Le anticipo che il confronto con le banche dati internazionali non ha restituito nessuna corrispondenza con le varietà depositate.
Cordiali saluti”
Entusiasmati più che mai dal risultato e ripagati dall’enorme impegno dedicato finora, decidemmo di approfondire le ricerche presso il CREA-Centro di ricerca per la viticoltura e l’enologia di Conegliano (TV), dove l’esperto dott. Daniele Migliaro espanse la ricerca. Non fu trovata anche in questo caso nessuna varietà con il nostro profilo genetico, ma approfondendo la ricerca fu trovato uno dei genitori della nostra vite, il Carignano. Il Carignano è una Vitis Vinifera originaria della Spagna, oggi ampiamente coltivata in Sardegna. Avevamo un genitore (il padre o la madre) ma mancava l’altro, ad oggi non è stato ancora trovato, l’unica cosa che sappiamo è che l’altro genitore è probabilmente una vite selvatica, la quale fornisce alla nostra vite tutti i caratteri di resistenza alle malattie. Un incrocio, dunque, fra il Carignano e una vite selvatica ignota, facendo entrare così la nostra vite a far parte delle PIWI, un acronimo tedesco che indica le varietà di vite resistenti alle malattie funginee. Un regalo di madre natura o una vite dimenticata nei secoli? Probabilmente non lo sapremo mai.

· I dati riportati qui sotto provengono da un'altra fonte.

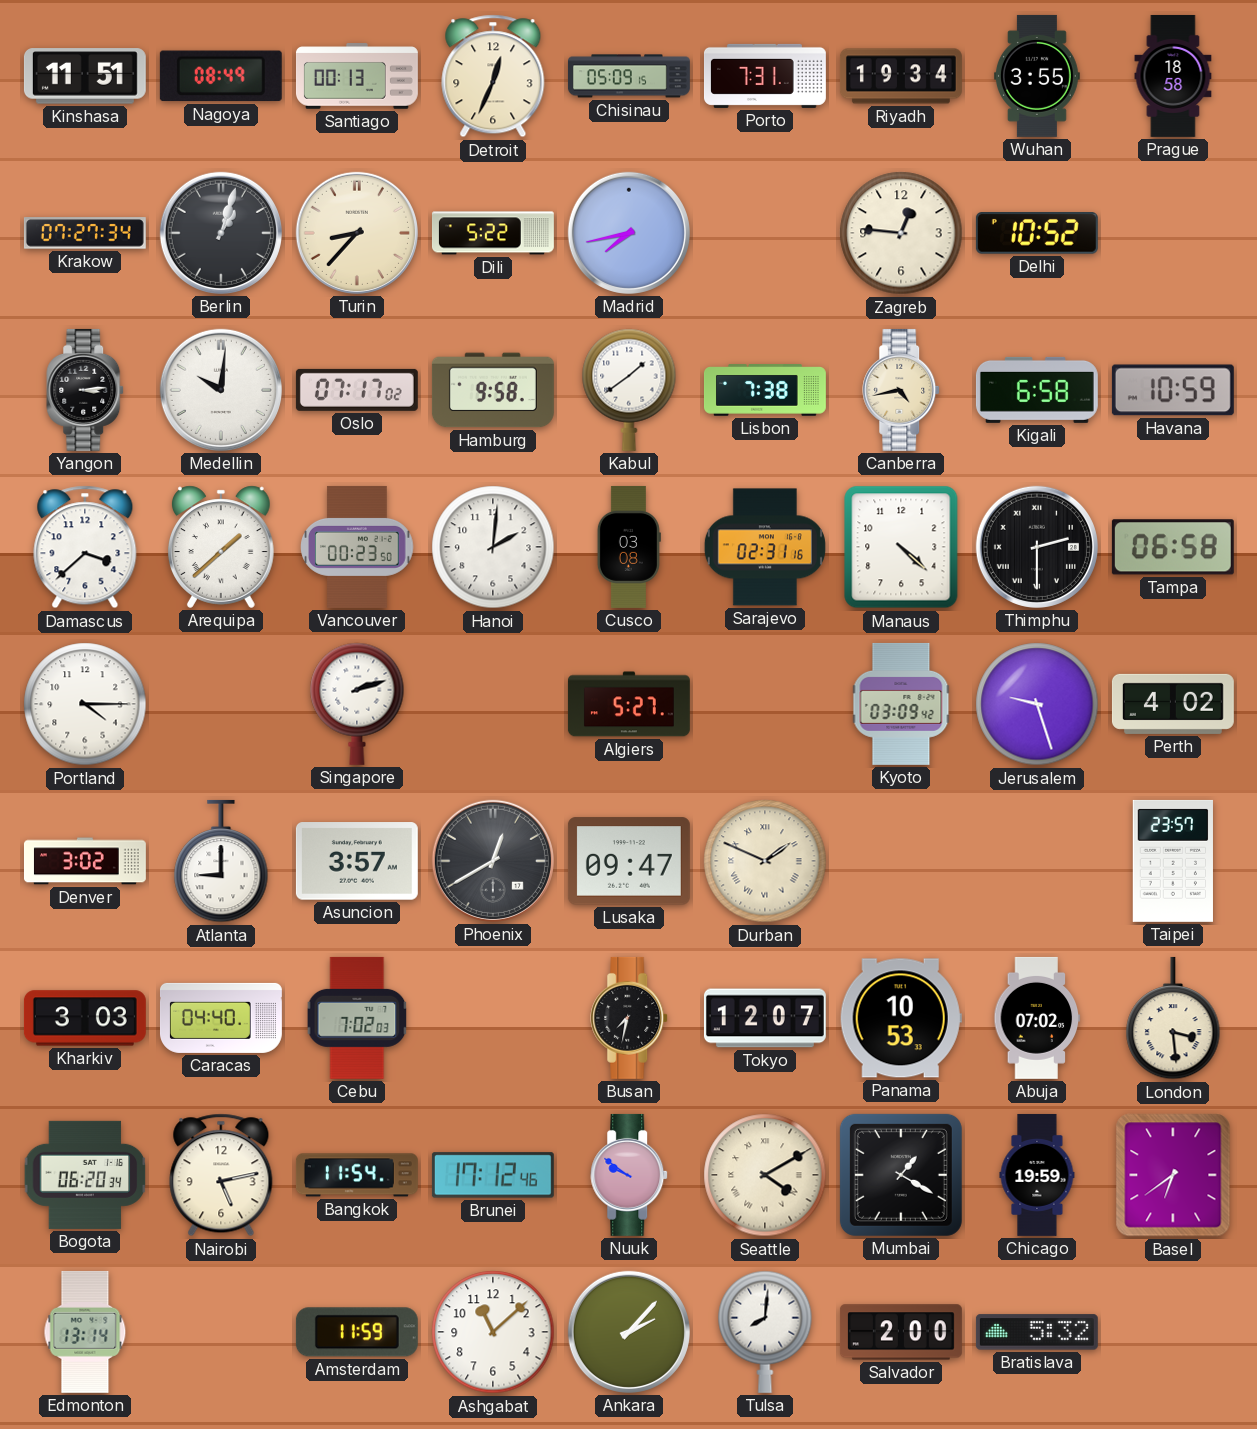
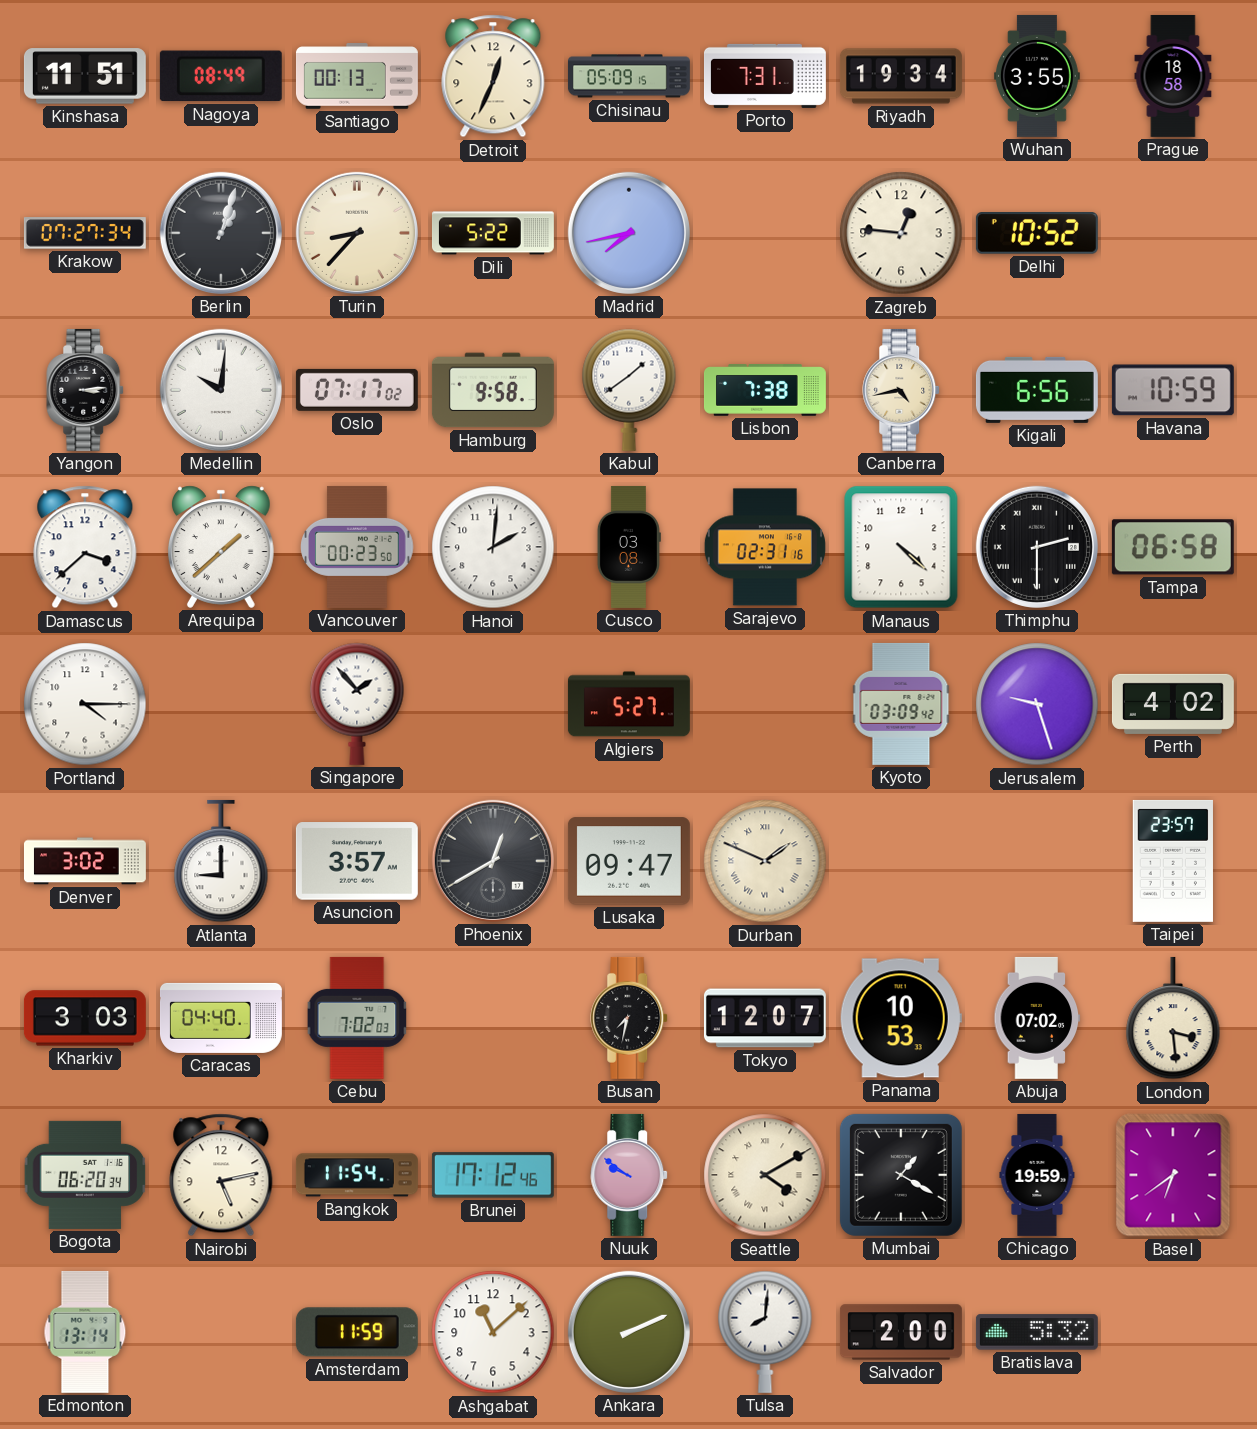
Kigali: 6:58 -> 6:56
Singapore: 2:12 -> 1:53
Ankara: 2:07 -> 2:11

Una nuova vite PIWI, resistente naturalmente alle malattie funginee
Sicuri dell’esclusività decidemmo di iscriverla nel Registro Nazionale delle varietà di vite, e iniziato l’Iter dopo 3 anni di attente caratterizzazioni sulle piante abbiamo ottenuto a Febbraio del 2021, l’iscrizione e la pubblicazione in Gazzetta Ufficiale, come “Ranchella N.” con codice 928.
È per noi un grande onore che questa vite porterà per sempre il cognome dei due fratelli, Francesco e Marco, che l’hanno scoperta!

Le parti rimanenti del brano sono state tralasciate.